GIVEN DATA
- - - - -
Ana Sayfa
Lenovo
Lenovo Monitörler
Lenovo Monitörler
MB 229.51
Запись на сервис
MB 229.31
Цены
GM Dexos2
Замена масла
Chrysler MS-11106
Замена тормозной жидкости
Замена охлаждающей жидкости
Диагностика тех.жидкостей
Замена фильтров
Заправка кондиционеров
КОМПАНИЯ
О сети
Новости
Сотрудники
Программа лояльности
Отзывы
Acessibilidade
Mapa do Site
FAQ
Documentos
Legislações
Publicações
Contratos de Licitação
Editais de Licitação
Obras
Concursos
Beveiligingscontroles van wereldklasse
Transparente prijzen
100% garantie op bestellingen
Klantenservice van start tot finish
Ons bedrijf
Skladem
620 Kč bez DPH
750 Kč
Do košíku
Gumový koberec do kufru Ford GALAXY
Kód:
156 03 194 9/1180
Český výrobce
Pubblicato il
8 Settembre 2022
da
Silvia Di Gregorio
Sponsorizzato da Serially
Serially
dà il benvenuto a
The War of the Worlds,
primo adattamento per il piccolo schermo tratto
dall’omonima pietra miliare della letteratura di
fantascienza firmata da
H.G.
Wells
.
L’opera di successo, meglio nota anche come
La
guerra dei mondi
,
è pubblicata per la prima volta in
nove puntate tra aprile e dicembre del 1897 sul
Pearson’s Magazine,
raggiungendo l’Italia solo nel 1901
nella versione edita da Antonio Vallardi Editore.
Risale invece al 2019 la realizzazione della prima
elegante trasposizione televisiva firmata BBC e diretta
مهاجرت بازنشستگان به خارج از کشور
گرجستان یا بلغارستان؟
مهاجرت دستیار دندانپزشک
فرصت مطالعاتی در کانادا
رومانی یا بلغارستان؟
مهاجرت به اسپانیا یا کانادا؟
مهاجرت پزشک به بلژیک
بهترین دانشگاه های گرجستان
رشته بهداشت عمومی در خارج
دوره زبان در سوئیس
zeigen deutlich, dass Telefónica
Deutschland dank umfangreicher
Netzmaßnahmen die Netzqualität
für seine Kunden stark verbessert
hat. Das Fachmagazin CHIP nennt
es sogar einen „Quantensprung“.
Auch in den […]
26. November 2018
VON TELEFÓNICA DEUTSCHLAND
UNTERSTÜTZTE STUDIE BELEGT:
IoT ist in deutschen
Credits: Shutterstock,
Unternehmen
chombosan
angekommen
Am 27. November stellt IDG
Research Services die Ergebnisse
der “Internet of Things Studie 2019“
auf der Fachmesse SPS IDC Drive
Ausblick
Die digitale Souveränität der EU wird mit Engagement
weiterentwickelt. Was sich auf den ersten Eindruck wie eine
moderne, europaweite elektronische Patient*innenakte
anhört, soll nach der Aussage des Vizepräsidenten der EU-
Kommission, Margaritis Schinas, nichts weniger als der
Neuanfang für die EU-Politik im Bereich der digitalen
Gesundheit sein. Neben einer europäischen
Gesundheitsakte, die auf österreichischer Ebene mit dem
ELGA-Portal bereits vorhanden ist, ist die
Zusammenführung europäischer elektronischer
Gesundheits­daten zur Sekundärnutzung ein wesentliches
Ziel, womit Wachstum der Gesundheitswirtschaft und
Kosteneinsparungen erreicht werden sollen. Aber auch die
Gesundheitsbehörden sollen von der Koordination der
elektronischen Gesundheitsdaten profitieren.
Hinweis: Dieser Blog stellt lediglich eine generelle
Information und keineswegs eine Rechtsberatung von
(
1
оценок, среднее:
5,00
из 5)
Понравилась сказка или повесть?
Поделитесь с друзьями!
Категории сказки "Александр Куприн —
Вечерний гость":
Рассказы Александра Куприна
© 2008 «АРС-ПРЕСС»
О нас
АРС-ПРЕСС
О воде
- - - - -
PROBLEM
Please output exactly the lines between the one holding "anhört, soll nach" and the one holding "Понравилась сказка или повесть?" in the records above, inclusive, and nothing more.

RESULT OF THIS TASK
anhört, soll nach der Aussage des Vizepräsidenten der EU-
Kommission, Margaritis Schinas, nichts weniger als der
Neuanfang für die EU-Politik im Bereich der digitalen
Gesundheit sein. Neben einer europäischen
Gesundheitsakte, die auf österreichischer Ebene mit dem
ELGA-Portal bereits vorhanden ist, ist die
Zusammenführung europäischer elektronischer
Gesundheits­daten zur Sekundärnutzung ein wesentliches
Ziel, womit Wachstum der Gesundheitswirtschaft und
Kosteneinsparungen erreicht werden sollen. Aber auch die
Gesundheitsbehörden sollen von der Koordination der
elektronischen Gesundheitsdaten profitieren.
Hinweis: Dieser Blog stellt lediglich eine generelle
Information und keineswegs eine Rechtsberatung von
(
1
оценок, среднее:
5,00
из 5)
Понравилась сказка или повесть?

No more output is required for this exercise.